◆ Work order: Of the lines in the data below, write out exactly those from the one holding "Preparedness and Management" through the one holding "News & Advisories", both included.

Segment Start: Task inputs

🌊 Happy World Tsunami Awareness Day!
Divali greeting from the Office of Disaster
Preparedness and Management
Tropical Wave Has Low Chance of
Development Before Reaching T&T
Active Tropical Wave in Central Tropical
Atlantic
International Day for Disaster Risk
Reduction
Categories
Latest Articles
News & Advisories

Segment End: Task inputs
Segment Start: Task inputs

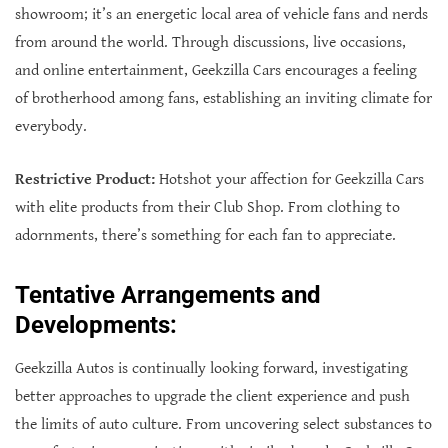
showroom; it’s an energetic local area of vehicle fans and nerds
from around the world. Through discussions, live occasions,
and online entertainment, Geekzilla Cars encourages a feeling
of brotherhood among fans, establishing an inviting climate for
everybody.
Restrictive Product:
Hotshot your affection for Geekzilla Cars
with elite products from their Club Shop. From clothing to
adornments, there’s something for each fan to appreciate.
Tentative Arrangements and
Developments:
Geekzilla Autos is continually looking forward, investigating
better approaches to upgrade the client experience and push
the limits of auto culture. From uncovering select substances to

Segment End: Task inputs

◆ Exercise answer:
Preparedness and Management
Tropical Wave Has Low Chance of
Development Before Reaching T&T
Active Tropical Wave in Central Tropical
Atlantic
International Day for Disaster Risk
Reduction
Categories
Latest Articles
News & Advisories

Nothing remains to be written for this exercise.